• **Instructions for the task**
Copy exactly the run of lines that begins at the line with "Apto 36m² |" and ends at the final line of the entries.

#### Supplied information

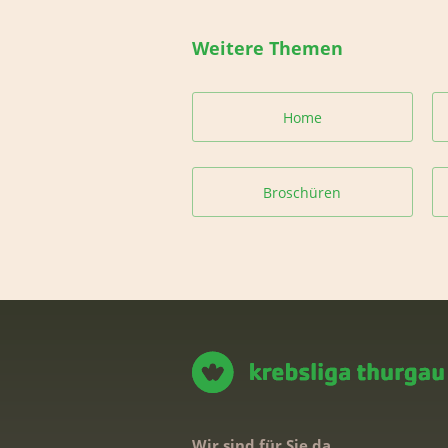
Weitere Themen
Home
Broschüren
Wir sind für Sie da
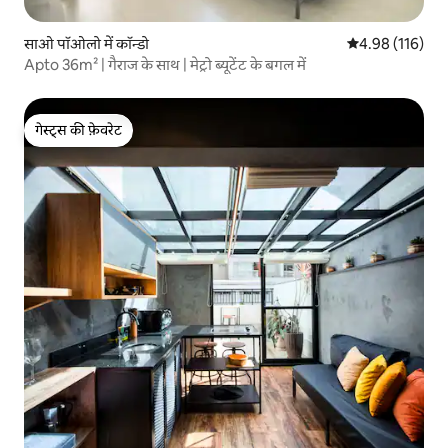
साओ पॉओलो में कॉन्डो
औसत रेटिंग 5 में स
4.98 (116)
Apto 36m² | गैराज के साथ | मेट्रो ब्यूटेंट के बगल में
गेस्ट्स की फ़ेवरेट
गेस्ट्स की फ़ेवरेट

########

• **Final answer**
Apto 36m² | गैराज के साथ | मेट्रो ब्यूटेंट के बगल में
गेस्ट्स की फ़ेवरेट
गेस्ट्स की फ़ेवरेट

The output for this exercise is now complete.